Argentina’s Desaparecidos on the 1976 Coup Anniversary (Interview With Camilo Juárez)

On the anniversary of Argentina's 1976 coup d’état, HIJOS founding member Camilo Juárez describes his organization's continued work to bring justice to the victims of the seven-year military dictatorship.
vmc276 3/29/2014

 

2473 (A. Garden/Flickr)

Three stone pillars with the words “Memory” “Justice” and “Truth” tower over the front lawn of the Space for Memory Institute in Buenos Aires, which celebrated its 10th anniversary this Monday, March 24. The center, also known as ex-ESMA (the ex-School of Mechanics of the Armed Forces), was formerly a naval academy that served as one of 500 clandestine detention centers during the military dictatorship of 1976-83. A decade ago President Néstor Kirchner shut down the academy to be repurposed as a memorial site for the desaparecidos, and declared March 24—which was the day of the coup d’état in 1976—as the national Day of Memory for Truth and Justice.

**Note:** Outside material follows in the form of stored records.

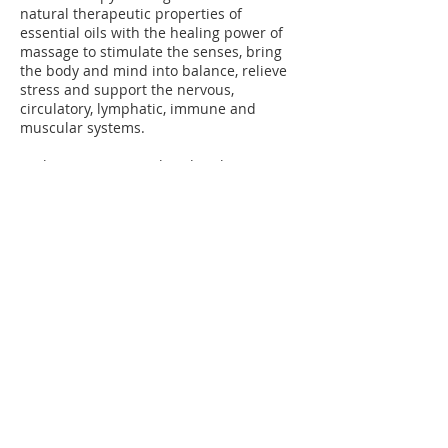
natural therapeutic properties of
essential oils with the healing power of
massage to stimulate the senses, bring
the body and mind into balance, relieve
stress and support the nervous,
circulatory, lymphatic, immune and
muscular systems.
Each treatment is tailored to the
individual and, following a consultation, a
bespoke blend of essential oils is made
up and a range of massage techniques
used, depending on the client’s needs
and preferences.
Therapists:
Katie Chester
© 2014 by Wheatley Complementary Therapy
Clinic. Proudly created with
Wix.com. When
you make an enquiry or conduct a transaction
on our website, as part of the process, we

Helping coordinate Monday’s events was Camilo Juárez, founding member of Sons and Daughters for Identity and Justice Against Oblivion and Silence (HIJOS), an organization dedicated to vindicating victims of the military dictatorship. Both of Juárez’s parents were disappeared by the dictatorship, and last July he presented his testimony in court. I sat down with Camilo last Friday, March 21st at the ex-ESMA to ask him about HIJOS and his perspective on the commemorations of the 1976 coup. Despite the dark history he lived through, Juárez spoke optimistically about the future of Argentina as a new model for human rights. 

Veronica Carchedi: What does HIJOS do to honor the Day of Memory?

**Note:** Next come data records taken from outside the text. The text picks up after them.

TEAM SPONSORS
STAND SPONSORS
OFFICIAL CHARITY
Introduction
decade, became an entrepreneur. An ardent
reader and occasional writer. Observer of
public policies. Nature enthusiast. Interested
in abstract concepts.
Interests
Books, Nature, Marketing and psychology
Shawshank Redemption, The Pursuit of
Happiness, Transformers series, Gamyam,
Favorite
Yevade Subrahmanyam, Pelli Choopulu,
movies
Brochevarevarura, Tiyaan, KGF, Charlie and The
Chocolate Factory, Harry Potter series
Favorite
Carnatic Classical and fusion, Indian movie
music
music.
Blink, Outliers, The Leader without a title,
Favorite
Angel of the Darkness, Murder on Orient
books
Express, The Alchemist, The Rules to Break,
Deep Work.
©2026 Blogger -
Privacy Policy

Camilo Juárez: During all these years, except for this past decade, this date has always been filled with pain and sadness. Nevertheless, we always mobilized on this date with much pride, reaffirming our obligation to the past. Since the government of Néstor Carlos Kirchner made it a national holiday 10 years ago, contrary to what we expected, the mobilizations have become more massive each year. With HIJOS, we spend the entire month hosting talks in high schools, universities, prisons, libraries, local neighborhoods, and clubs, sharing the significance of this date for those of us who suffered the loss of a family member or loved one. We see it as our job to communicate knowledge of what happened, and we are left exhausted but gratified.

VC: Since its foundation in 1995, what are the major accomplishments of HIJOS and what work still remains?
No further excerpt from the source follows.